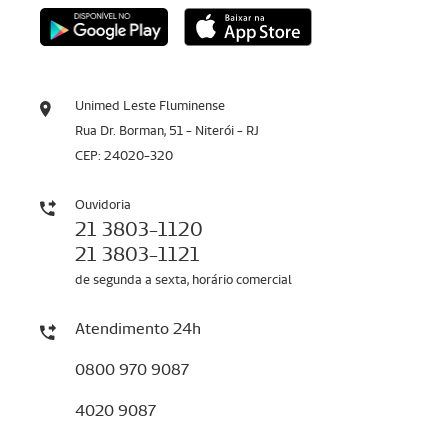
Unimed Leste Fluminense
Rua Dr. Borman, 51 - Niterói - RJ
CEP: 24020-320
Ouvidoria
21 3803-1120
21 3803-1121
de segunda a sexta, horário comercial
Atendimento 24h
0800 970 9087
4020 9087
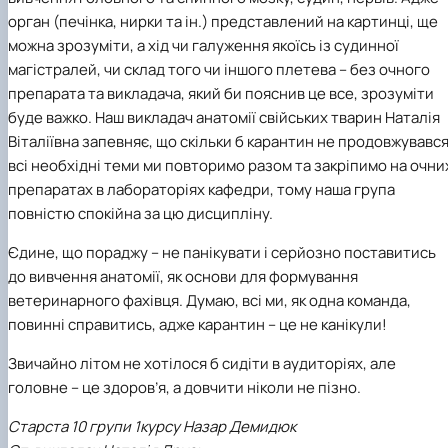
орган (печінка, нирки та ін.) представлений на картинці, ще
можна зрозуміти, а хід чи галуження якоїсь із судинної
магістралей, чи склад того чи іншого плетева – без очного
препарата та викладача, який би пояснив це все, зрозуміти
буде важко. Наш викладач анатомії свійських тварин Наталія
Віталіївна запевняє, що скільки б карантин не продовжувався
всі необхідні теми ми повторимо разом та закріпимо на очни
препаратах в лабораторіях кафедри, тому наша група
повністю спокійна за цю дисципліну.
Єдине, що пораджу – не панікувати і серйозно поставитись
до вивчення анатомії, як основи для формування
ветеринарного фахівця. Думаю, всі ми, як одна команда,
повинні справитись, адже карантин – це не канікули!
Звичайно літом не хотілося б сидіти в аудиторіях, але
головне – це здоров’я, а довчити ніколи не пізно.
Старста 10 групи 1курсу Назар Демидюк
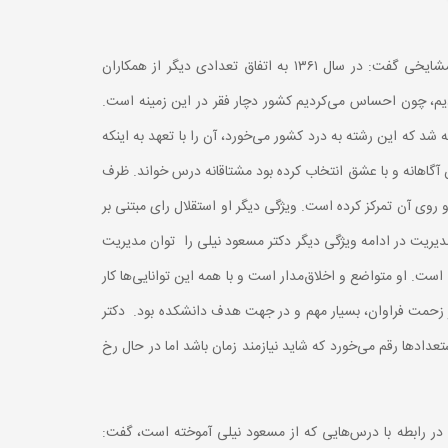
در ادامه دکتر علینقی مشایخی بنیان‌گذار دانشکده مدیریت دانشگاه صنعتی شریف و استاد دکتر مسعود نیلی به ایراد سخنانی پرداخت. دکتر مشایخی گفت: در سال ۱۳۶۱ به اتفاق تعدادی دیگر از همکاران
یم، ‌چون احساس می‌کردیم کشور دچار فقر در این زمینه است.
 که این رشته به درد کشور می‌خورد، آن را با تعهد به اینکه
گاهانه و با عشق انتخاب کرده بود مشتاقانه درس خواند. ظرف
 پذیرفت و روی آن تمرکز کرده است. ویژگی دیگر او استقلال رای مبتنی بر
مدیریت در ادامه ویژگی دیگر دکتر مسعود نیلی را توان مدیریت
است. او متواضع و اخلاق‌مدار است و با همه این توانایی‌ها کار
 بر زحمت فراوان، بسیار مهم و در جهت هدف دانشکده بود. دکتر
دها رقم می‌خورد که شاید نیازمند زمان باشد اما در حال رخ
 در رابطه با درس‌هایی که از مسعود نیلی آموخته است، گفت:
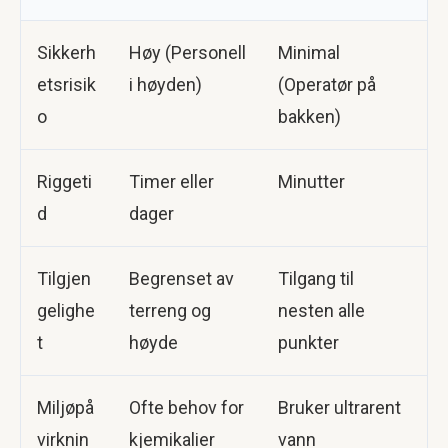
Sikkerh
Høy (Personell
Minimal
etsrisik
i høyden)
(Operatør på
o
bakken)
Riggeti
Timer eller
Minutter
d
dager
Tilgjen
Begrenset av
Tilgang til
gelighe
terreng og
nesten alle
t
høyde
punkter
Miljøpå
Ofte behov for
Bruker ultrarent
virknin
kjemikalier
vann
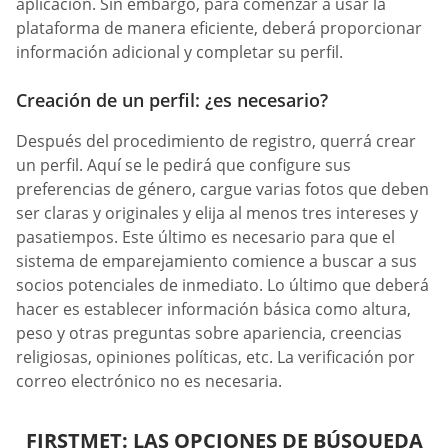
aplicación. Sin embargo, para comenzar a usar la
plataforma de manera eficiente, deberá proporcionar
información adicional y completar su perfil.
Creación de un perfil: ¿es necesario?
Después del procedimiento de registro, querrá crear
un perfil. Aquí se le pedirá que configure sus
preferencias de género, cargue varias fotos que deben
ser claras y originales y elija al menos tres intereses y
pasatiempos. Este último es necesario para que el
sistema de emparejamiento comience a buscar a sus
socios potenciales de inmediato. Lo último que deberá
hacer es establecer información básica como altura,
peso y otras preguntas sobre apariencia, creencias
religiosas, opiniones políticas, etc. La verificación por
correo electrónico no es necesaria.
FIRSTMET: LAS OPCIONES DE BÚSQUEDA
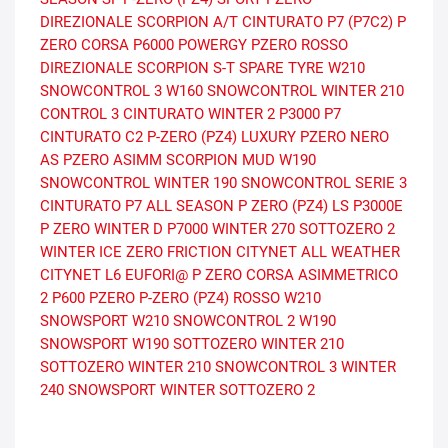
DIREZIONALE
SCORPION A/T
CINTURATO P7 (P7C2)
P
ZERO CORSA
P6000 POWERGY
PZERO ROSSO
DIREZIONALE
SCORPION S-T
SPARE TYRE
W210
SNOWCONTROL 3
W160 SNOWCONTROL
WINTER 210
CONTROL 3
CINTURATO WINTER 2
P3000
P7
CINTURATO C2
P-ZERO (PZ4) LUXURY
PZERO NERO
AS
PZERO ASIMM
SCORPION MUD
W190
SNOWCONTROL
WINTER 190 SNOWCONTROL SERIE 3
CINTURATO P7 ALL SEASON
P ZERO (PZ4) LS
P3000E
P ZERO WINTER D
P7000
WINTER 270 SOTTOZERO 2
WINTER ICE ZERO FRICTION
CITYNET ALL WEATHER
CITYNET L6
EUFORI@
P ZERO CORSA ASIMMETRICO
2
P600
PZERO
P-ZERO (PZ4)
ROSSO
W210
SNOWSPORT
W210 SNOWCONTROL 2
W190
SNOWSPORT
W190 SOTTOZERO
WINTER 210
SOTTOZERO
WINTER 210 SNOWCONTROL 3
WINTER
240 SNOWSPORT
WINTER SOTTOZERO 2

####################

- EXERCISE DESCRIPTION: Please set down the lines above word for word and leave out the pictures.

- TASK OUTPUT:
Unimed Leste Fluminense
Rua Dr. Borman, 51 - Niterói - RJ
CEP: 24020-320
Ouvidoria
21 3803-1120
21 3803-1121
de segunda a sexta, horário comercial
Atendimento 24h
0800 970 9087
4020 9087
орган (печінка, нирки та ін.) представлений на картинці, ще
можна зрозуміти, а хід чи галуження якоїсь із судинної
магістралей, чи склад того чи іншого плетева – без очного
препарата та викладача, який би пояснив це все, зрозуміти
буде важко. Наш викладач анатомії свійських тварин Наталія
Віталіївна запевняє, що скільки б карантин не продовжувався
всі необхідні теми ми повторимо разом та закріпимо на очни
препаратах в лабораторіях кафедри, тому наша група
повністю спокійна за цю дисципліну.
Єдине, що пораджу – не панікувати і серйозно поставитись
до вивчення анатомії, як основи для формування
ветеринарного фахівця. Думаю, всі ми, як одна команда,
повинні справитись, адже карантин – це не канікули!
Звичайно літом не хотілося б сидіти в аудиторіях, але
головне – це здоров’я, а довчити ніколи не пізно.
Старста 10 групи 1курсу Назар Демидюк
در ادامه دکتر علینقی مشایخی بنیان‌گذار دانشکده مدیریت دانشگاه صنعتی شریف و استاد دکتر مسعود نیلی به ایراد سخنانی پرداخت. دکتر مشایخی گفت: در سال ۱۳۶۱ به اتفاق تعدادی دیگر از همکاران
یم، ‌چون احساس می‌کردیم کشور دچار فقر در این زمینه است.
 که این رشته به درد کشور می‌خورد، آن را با تعهد به اینکه
گاهانه و با عشق انتخاب کرده بود مشتاقانه درس خواند. ظرف
 پذیرفت و روی آن تمرکز کرده است. ویژگی دیگر او استقلال رای مبتنی بر
مدیریت در ادامه ویژگی دیگر دکتر مسعود نیلی را توان مدیریت
است. او متواضع و اخلاق‌مدار است و با همه این توانایی‌ها کار
 بر زحمت فراوان، بسیار مهم و در جهت هدف دانشکده بود. دکتر
دها رقم می‌خورد که شاید نیازمند زمان باشد اما در حال رخ
 در رابطه با درس‌هایی که از مسعود نیلی آموخته است، گفت:
Sikkerh
Høy (Personell
Minimal
etsrisik
i høyden)
(Operatør på
o
bakken)
Riggeti
Timer eller
Minutter
d
dager
Tilgjen
Begrenset av
Tilgang til
gelighe
terreng og
nesten alle
t
høyde
punkter
Miljøpå
Ofte behov for
Bruker ultrarent
virknin
kjemikalier
vann
aplicación. Sin embargo, para comenzar a usar la
plataforma de manera eficiente, deberá proporcionar
información adicional y completar su perfil.
Creación de un perfil: ¿es necesario?
Después del procedimiento de registro, querrá crear
un perfil. Aquí se le pedirá que configure sus
preferencias de género, cargue varias fotos que deben
ser claras y originales y elija al menos tres intereses y
pasatiempos. Este último es necesario para que el
sistema de emparejamiento comience a buscar a sus
socios potenciales de inmediato. Lo último que deberá
hacer es establecer información básica como altura,
peso y otras preguntas sobre apariencia, creencias
religiosas, opiniones políticas, etc. La verificación por
correo electrónico no es necesaria.
FIRSTMET: LAS OPCIONES DE BÚSQUEDA
DIREZIONALE
SCORPION A/T
CINTURATO P7 (P7C2)
P
ZERO CORSA
P6000 POWERGY
PZERO ROSSO
DIREZIONALE
SCORPION S-T
SPARE TYRE
W210
SNOWCONTROL 3
W160 SNOWCONTROL
WINTER 210
CONTROL 3
CINTURATO WINTER 2
P3000
P7
CINTURATO C2
P-ZERO (PZ4) LUXURY
PZERO NERO
AS
PZERO ASIMM
SCORPION MUD
W190
SNOWCONTROL
WINTER 190 SNOWCONTROL SERIE 3
CINTURATO P7 ALL SEASON
P ZERO (PZ4) LS
P3000E
P ZERO WINTER D
P7000
WINTER 270 SOTTOZERO 2
WINTER ICE ZERO FRICTION
CITYNET ALL WEATHER
CITYNET L6
EUFORI@
P ZERO CORSA ASIMMETRICO
2
P600
PZERO
P-ZERO (PZ4)
ROSSO
W210
SNOWSPORT
W210 SNOWCONTROL 2
W190
SNOWSPORT
W190 SOTTOZERO
WINTER 210
SOTTOZERO
WINTER 210 SNOWCONTROL 3
WINTER
240 SNOWSPORT
WINTER SOTTOZERO 2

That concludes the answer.